◆ **THE DATA**
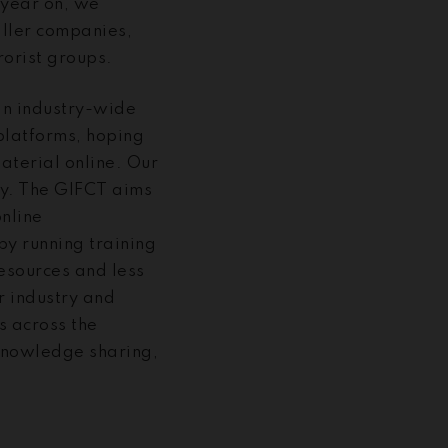
 year on, we
aller companies,
rorist groups.
 an industry-wide
 platforms, hoping
aterial online. Our
ogy. The GIFCT aims
online
by running training
esources and less
r industry and
ps across the
 knowledge sharing,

◆ **REQUIRED WORK**
With the line containing "ogy. The GIFCT aims" as the first and the final line of the records as the last, copy that span exactly and nothing more.

◆ **ANSWER TO THIS TASK**
ogy. The GIFCT aims
online
by running training
esources and less
r industry and
ps across the
 knowledge sharing,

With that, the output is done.